Hasilnya, sampah yang diolah di PLTS/RDF tetap tercampur, mengurangi efisiensi teknologi.
5. Tidak Mengurangi Volume Sampah
PLTS: Proses gasifikasi hanya mengurangi volume sampah 30-40%, sementara 60% sisa harus dibuang di TPA.
RDF: Proses pembuatan RDF meninggalkan 30% abu yang harus dibuang di TPA.

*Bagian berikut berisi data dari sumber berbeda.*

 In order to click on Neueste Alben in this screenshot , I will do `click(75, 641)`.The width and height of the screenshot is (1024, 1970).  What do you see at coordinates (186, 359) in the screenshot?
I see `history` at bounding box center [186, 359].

Ini berarti PLTS dan RDF hanya "menyembunyikan" masalah, bukan menyelesaikannya secara fundamental.
Key Insight: Teknologi ini lebih baik untuk sampah kering (plastik, kertas), bukan sampah basah yang dominan di Indonesia.

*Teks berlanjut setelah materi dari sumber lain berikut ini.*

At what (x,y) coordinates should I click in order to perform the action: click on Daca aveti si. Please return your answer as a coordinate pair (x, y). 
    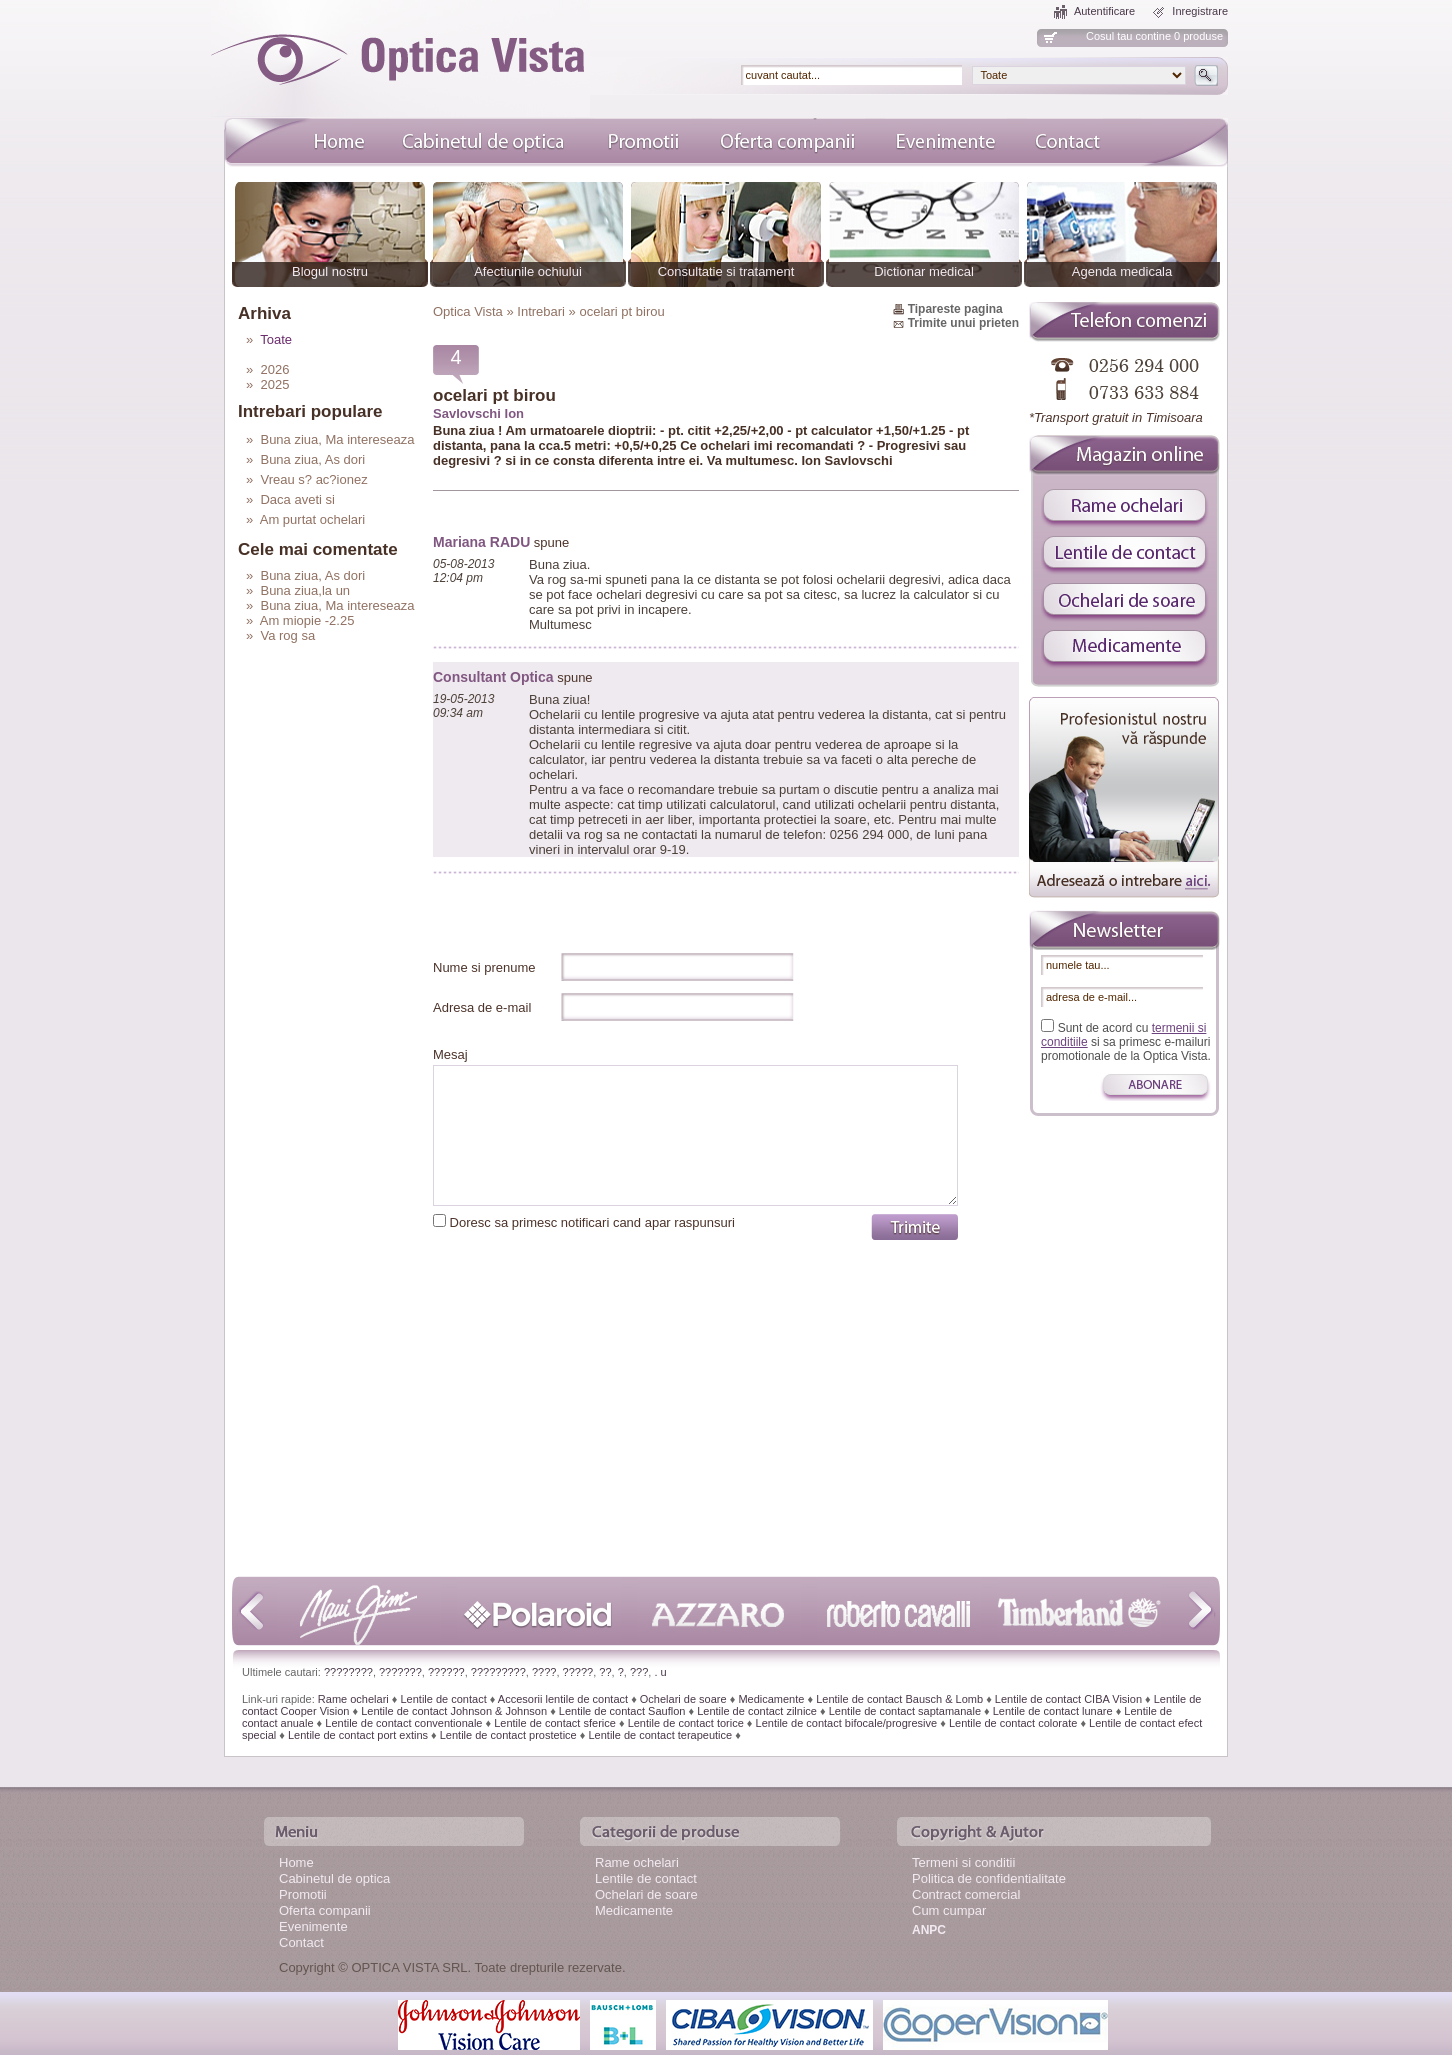
    Looking at the image, I should click on (297, 499).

Kasus Studi: PLTS dan RDF di Indonesia
1. PLTS Benowo (Surabaya): Proyek yang Tidak Mencapai Target
PLTS Benowo di Surabaya adalah proyek pionir PLTS di Indonesia, beroperasi sejak 2015 dengan kapasitas 9 MW. Proyek ini menggunakan teknik Landfill Gas (LFG) power plant, yang mengubah gas metana dari TPA menjadi energi listrik.

Namun, PLTS Benowo hanya mampu mengolah 1.500 ton/hari dari total 2.500 ton/hari sampah Surabaya. Kendala utama:
- Kadar air tinggi: Sampah di Surabaya mengandung 65% air, membuat teknik LFG kurang efektif.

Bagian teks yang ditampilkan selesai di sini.